NERSCPowering Scientific Discovery Since 1974

Interactive Jobs

To run an interactive job on Hopper's compute nodes you must request the number of nodes you want and have the system allocate resources from the pool of free nodes. The following command requests 2 nodes using the interactive queue.

hopper% qsub -I -q debug -l mppwidth=48 

The -I flag specifies an interactive job.  The -q flag specifies the name of the queue and -l mppwidth determines the number of nodes to allocate for your job, but not as you might expect. The number of nodes given to your job (remember, the system allocates nodes, not cores), is the value of mppwidth divided by the umber of cores per node. On Hopper, with 24 cores per node, the number of nodes is mppwidth/24 plus one more if there is a remainder. (Other job directives including the account name [-A repo] can be passed as arguments).

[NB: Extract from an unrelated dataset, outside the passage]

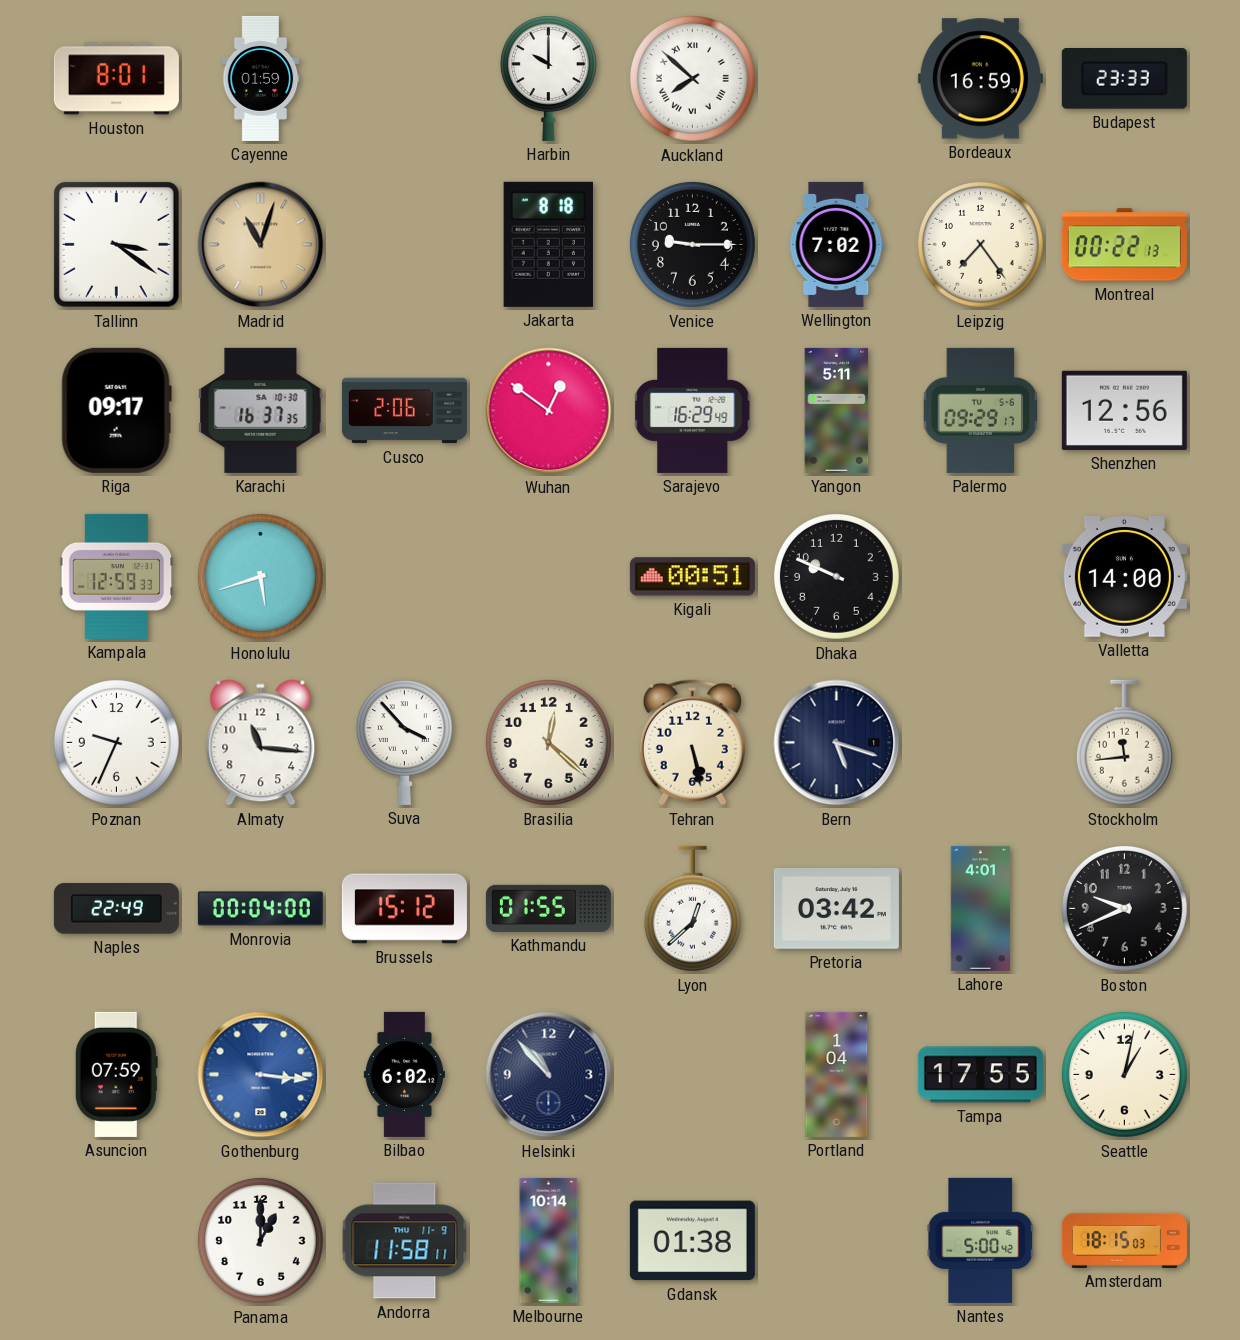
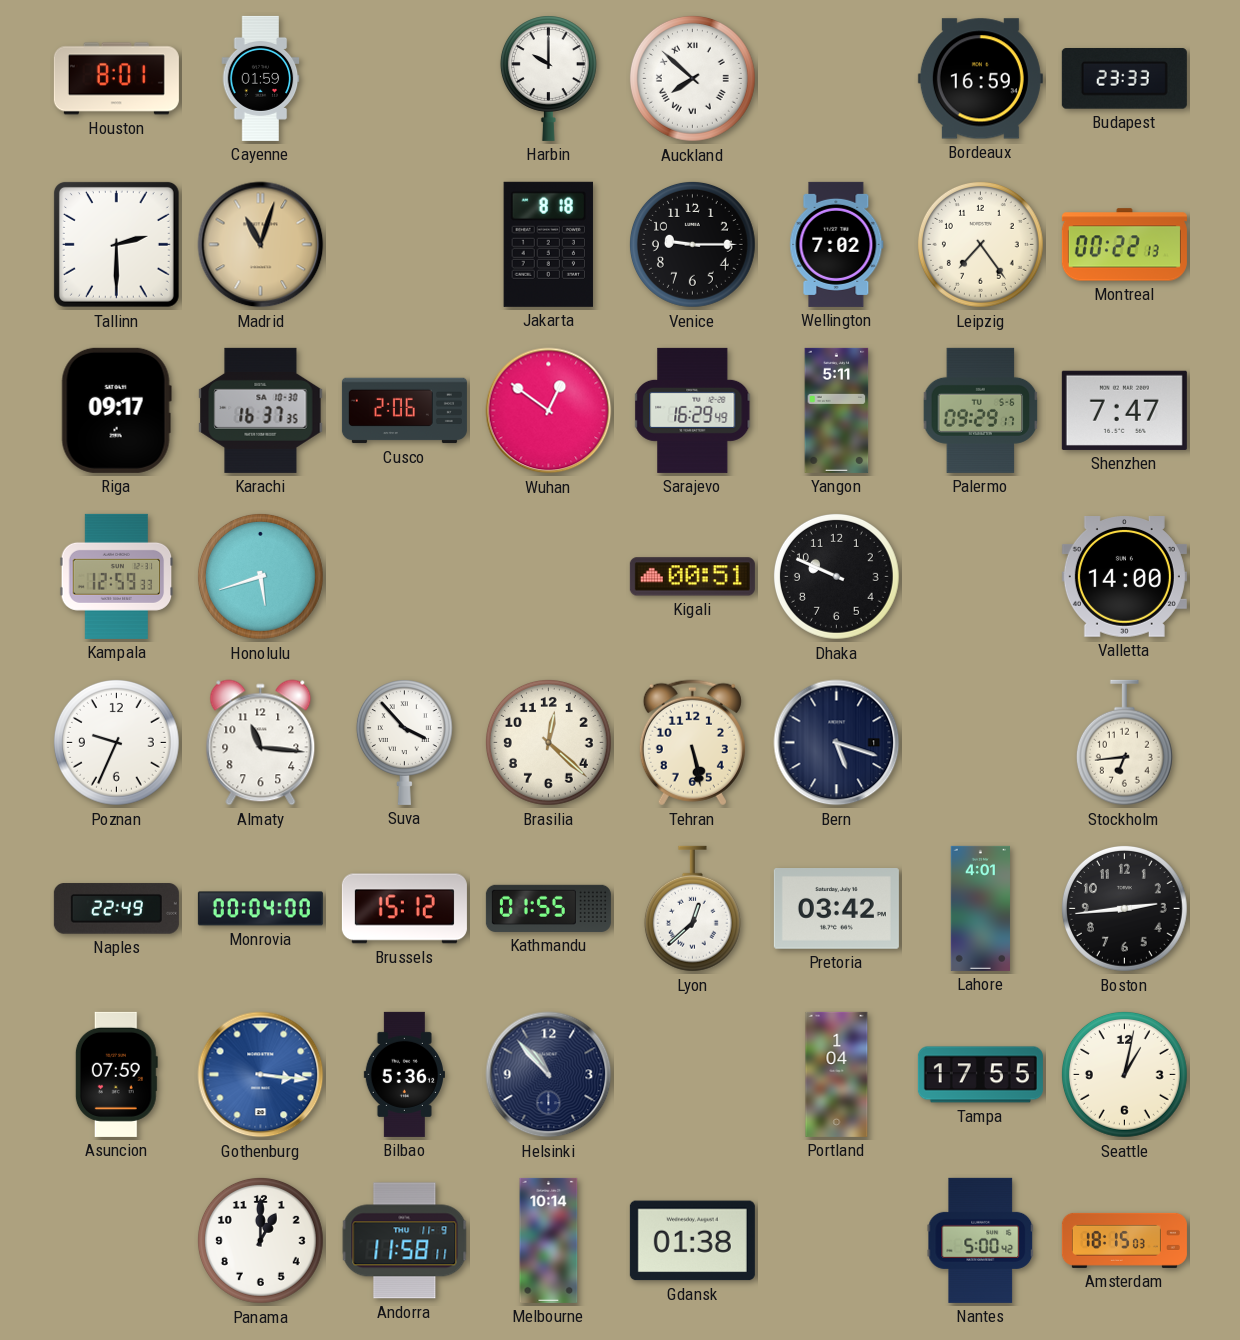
Tallinn: 3:21 -> 2:30
Shenzhen: 12:56 -> 7:47
Stockholm: 11:44 -> 6:44
Boston: 9:41 -> 2:44
Bilbao: 6:02 -> 5:36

Assuming there are free nodes, the qsub command will log you into a MOM node and return your prompt. You will be in your home directory, but can reference the directory from which you submitted the job as $PBS_O_WORKDIR. From the shell prompt, you can start your program on the compute nodes using the "aprun" command. You can find out more about aprun in this section of pages.

hopper% cd $PBS_O_WORKDIR
hopper% aprun -n 48 ./a.out

The aprun run above launches 48 instances of the executable "a.out" on 2 Hopper nodes, which will use all 48 cores. If your code is parallelized using MPI, then each instance is an MPI task and they can communicate via MPI routines. If a.out is "serial" then you will have 48 identical copies of the serial program running concurrently.

You don't have to launch 24 instances of your code on each node. The -N option to aprun specifies the number of instances (MPI tasks) to run on each node. The following sequence of commands will grab 4 Hopper nodes and run 48 total instances (MPI tasks) of your code, 12 on each node.

hopper% qsub -I -q debug -l mppwidth=96 
(wait for job to start ...)

hopper% cd $PBS_O_WORKDIR
hopper% aprun -n 48 -N 12 ./a.out